### Problem to work on
Every line below from the one containing "- Mažoji Kristaus Prisikėlimo" through the one containing "mzdu dle pracovního výk" is to be printed exactly, with the pictures omitted.

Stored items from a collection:
--------------------------------
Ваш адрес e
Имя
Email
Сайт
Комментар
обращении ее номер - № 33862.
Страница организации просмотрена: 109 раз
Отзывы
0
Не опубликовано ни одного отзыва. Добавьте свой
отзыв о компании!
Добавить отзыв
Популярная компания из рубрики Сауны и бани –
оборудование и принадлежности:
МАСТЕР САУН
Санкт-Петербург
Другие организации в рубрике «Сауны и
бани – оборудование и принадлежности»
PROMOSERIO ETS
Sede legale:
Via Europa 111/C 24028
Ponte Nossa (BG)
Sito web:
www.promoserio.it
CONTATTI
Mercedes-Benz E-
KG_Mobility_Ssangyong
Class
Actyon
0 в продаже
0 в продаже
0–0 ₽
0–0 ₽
--------------------------------
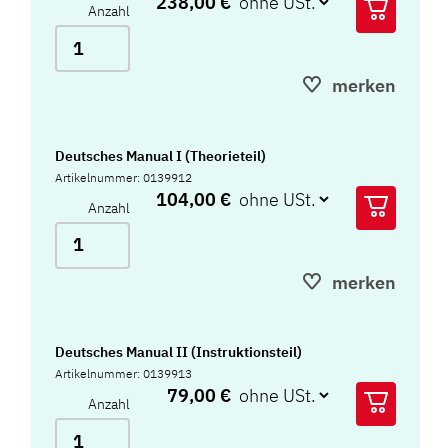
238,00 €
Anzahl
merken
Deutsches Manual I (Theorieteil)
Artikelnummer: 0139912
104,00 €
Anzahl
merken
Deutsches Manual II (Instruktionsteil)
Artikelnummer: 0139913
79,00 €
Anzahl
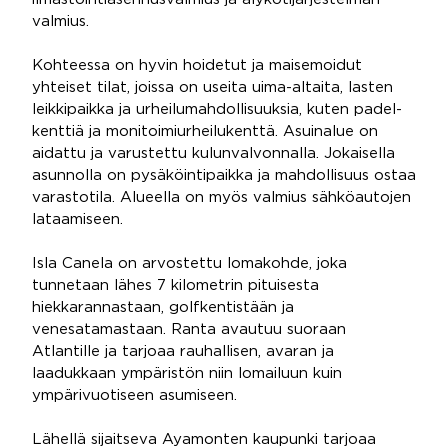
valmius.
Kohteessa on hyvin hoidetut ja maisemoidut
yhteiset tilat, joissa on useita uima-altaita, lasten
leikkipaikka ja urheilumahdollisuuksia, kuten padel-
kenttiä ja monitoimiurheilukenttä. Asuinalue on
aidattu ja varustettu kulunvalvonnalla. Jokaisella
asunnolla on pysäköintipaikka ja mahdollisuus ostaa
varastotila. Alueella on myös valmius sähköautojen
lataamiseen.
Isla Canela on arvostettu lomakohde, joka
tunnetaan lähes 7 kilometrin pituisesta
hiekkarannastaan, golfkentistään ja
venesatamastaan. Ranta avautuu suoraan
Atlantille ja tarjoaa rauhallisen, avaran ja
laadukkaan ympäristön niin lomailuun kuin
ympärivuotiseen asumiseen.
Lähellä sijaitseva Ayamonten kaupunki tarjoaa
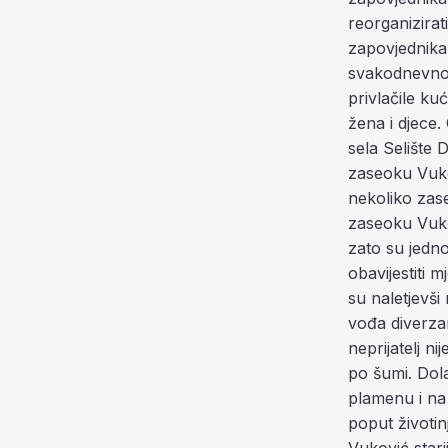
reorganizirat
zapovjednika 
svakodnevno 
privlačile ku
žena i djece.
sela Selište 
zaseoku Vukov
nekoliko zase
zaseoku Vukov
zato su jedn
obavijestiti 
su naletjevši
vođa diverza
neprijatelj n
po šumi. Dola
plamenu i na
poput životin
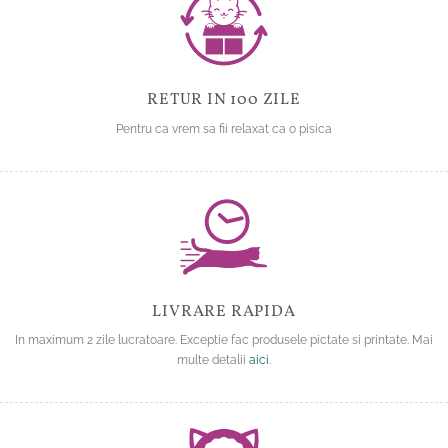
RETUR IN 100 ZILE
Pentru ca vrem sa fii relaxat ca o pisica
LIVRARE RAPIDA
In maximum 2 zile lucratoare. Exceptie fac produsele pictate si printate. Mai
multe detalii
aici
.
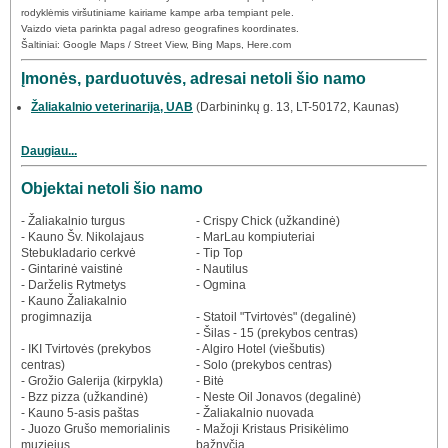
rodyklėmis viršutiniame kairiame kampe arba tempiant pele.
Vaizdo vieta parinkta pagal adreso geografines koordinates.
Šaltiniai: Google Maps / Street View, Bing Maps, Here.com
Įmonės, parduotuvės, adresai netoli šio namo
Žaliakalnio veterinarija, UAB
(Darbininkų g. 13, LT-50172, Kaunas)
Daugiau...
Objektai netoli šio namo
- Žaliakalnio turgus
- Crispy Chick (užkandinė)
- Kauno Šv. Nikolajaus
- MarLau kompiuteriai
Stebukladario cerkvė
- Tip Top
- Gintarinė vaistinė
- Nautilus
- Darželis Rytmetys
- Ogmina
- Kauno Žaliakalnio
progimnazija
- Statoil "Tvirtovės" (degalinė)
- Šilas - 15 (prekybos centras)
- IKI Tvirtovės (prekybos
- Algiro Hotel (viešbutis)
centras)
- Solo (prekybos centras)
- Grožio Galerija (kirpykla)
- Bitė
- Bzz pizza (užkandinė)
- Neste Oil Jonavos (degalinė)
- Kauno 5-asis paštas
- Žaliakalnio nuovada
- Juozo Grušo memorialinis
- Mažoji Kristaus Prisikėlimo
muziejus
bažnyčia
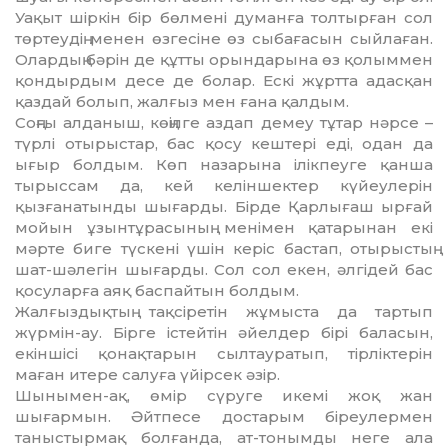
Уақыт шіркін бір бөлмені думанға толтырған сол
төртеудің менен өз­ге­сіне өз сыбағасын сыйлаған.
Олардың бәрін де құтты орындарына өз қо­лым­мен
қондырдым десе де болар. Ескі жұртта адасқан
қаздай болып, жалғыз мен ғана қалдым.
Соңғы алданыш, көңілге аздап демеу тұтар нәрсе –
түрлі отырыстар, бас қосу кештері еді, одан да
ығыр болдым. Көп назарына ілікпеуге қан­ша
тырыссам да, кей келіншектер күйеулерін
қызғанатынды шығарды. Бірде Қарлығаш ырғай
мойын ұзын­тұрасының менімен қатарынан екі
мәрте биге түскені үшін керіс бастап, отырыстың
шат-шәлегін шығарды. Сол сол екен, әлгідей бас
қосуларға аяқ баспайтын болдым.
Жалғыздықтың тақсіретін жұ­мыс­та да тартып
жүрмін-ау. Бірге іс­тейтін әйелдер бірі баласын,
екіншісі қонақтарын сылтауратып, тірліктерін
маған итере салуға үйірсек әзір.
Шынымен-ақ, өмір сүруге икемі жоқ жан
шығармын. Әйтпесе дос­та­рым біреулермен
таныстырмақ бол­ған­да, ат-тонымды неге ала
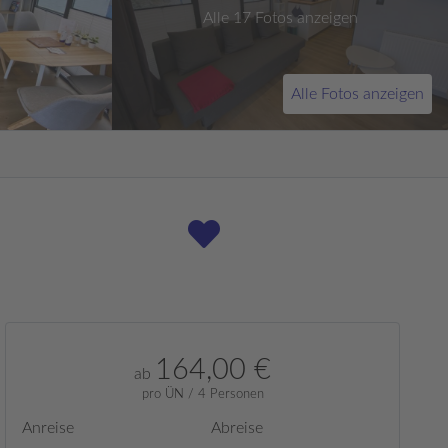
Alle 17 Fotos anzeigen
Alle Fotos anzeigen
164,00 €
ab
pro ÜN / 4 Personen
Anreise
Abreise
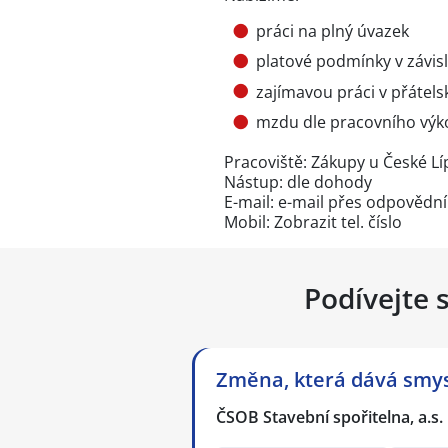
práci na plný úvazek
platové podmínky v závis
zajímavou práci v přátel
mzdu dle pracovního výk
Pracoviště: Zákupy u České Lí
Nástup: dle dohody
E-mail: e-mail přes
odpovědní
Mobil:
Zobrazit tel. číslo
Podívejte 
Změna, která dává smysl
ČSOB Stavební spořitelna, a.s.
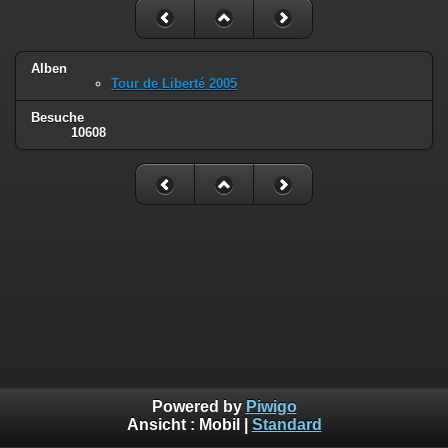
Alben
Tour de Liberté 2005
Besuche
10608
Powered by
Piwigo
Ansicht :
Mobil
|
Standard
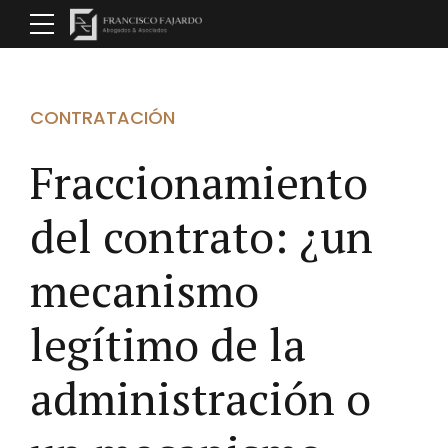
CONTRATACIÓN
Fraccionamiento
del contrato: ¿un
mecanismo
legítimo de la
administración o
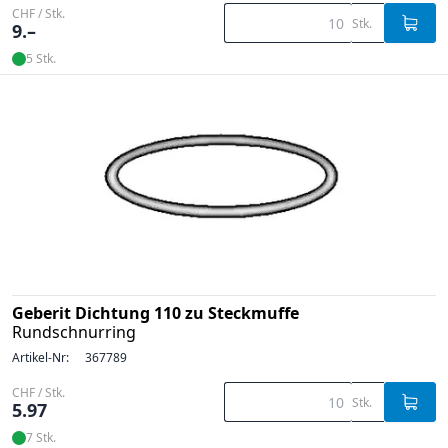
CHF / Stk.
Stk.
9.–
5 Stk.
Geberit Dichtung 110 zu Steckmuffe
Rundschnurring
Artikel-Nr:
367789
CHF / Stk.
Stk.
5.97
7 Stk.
--------------------------------
### Response to this task
- Mažoji Kristaus Prisikėlimo
muziejus
bažnyčia
Уақыт шіркін бір бөлмені думанға толтырған сол
төртеудің менен өз­ге­сіне өз сыбағасын сыйлаған.
Олардың бәрін де құтты орындарына өз қо­лым­мен
қондырдым десе де болар. Ескі жұртта адасқан
қаздай болып, жалғыз мен ғана қалдым.
Соңғы алданыш, көңілге аздап демеу тұтар нәрсе –
түрлі отырыстар, бас қосу кештері еді, одан да
ығыр болдым. Көп назарына ілікпеуге қан­ша
тырыссам да, кей келіншектер күйеулерін
қызғанатынды шығарды. Бірде Қарлығаш ырғай
мойын ұзын­тұрасының менімен қатарынан екі
мәрте биге түскені үшін керіс бастап, отырыстың
шат-шәлегін шығарды. Сол сол екен, әлгідей бас
қосуларға аяқ баспайтын болдым.
Жалғыздықтың тақсіретін жұ­мыс­та да тартып
жүрмін-ау. Бірге іс­тейтін әйелдер бірі баласын,
екіншісі қонақтарын сылтауратып, тірліктерін
маған итере салуға үйірсек әзір.
Шынымен-ақ, өмір сүруге икемі жоқ жан
шығармын. Әйтпесе дос­та­рым біреулермен
таныстырмақ бол­ған­да, ат-тонымды неге ала
Alle 17 Fotos anzeigen
Alle Fotos anzeigen
164,00 €
ab
pro ÜN / 4 Personen
Anreise
Abreise
práci na plný úvazek
platové podmínky v závis
zajímavou práci v přátel
mzdu dle pracovního výk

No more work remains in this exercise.